The humble beet has provided earthy Subsistence to cottagers and kings since prehistoric times, and many gardeners and cooks today remain passionate about the crop because of its easy culture, unique flavor and exceptional nutrition.

Baby leaves of beets make a scrumptious addition to your salad mix soon after they sprout in spring. As winter approaches, their hefty roots are one of the last crops to come out of the garden, and they are easy to store through the cold season. And amazingly, beets have twice as much natural sugar as corn, carrots or tomatoes.

This vegetable is widely adapted to most of North America; deep sandy or loamy soil, free of stones and with good drainage, produces the most uniformly shaped beets.

A crop will grow best under cool, moist conditions but, once well-established, will tolerate hot summer weather well — as long as the soil has sufficient moisture for even, steady growth. Beets are quite cold-hardy. They can go into the ground during your first early spring plantings, and the plants can remain in the garden until after fall freezes. Beets remain undamaged even when temperatures drop into the mid-20s.

Another convincing reason to grow beets, in contrast to such root vegetables as carrots or potatoes, is the speed at which they produce a crop. Within three weeks of sowing, you can have young plants cranking out leaves for salads; certainly within five weeks, you can harvest succulent baby beets to cook whole for gourmet fare; and within eight weeks (depending on the variety), you can harvest market-sized beets and lots of leaves for steamed greens.

A SUPER-NUTRITIOUS CHOICE

Nutritionally speaking, beets are exceptional sources of essential vitamins and minerals.
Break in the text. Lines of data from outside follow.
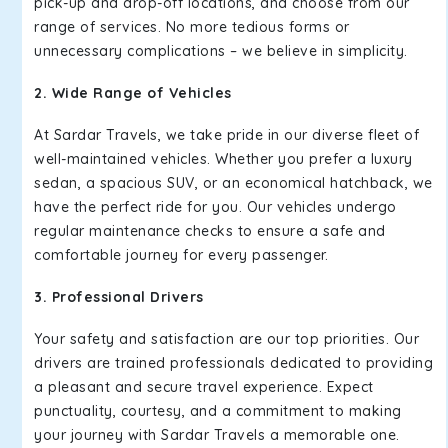
pick-up and drop-off locations, and choose from our
range of services. No more tedious forms or
unnecessary complications – we believe in simplicity.
2. Wide Range of Vehicles
At Sardar Travels, we take pride in our diverse fleet of
well-maintained vehicles. Whether you prefer a luxury
sedan, a spacious SUV, or an economical hatchback, we
have the perfect ride for you. Our vehicles undergo
regular maintenance checks to ensure a safe and
comfortable journey for every passenger.
3. Professional Drivers
Your safety and satisfaction are our top priorities. Our
drivers are trained professionals dedicated to providing
a pleasant and secure travel experience. Expect
punctuality, courtesy, and a commitment to making
your journey with Sardar Travels a memorable one.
They are rich in calcium, iron, magnesium, potassium, vitamin C, thiamin, riboflavin, vitamin A and vitamin K (see "Better Than a Multi-vitamin," right). Beets store most of these nutrients in their leaves — which beet-eaters sometimes neglect — but recent investigations into their nutritional make-up bode well for the roots as well. Irwin Goldman, a beet geneticist at the University of Wisconsin-Madison, has shown that beet greens and beet roots are one of the best dietary sources of folate, which is one of the B vitamins.

FROM THE TOPS DOWN

Beet leaves, also called "tops" or "greens" in gardening parlance, have been highly praised for their taste and high nutritional content since humans first cultivated this vegetable in pre-Roman times. Goldman says that during the time of the Romans, people selected the progenitor of the modern beet from a wild plant in the Mediterranean region to use as a leaf vegetable. The plant probably resembled the Swiss chard of today, which may be a bridge crop between the original leafy beet cultivated from the wild and today's modern table beets.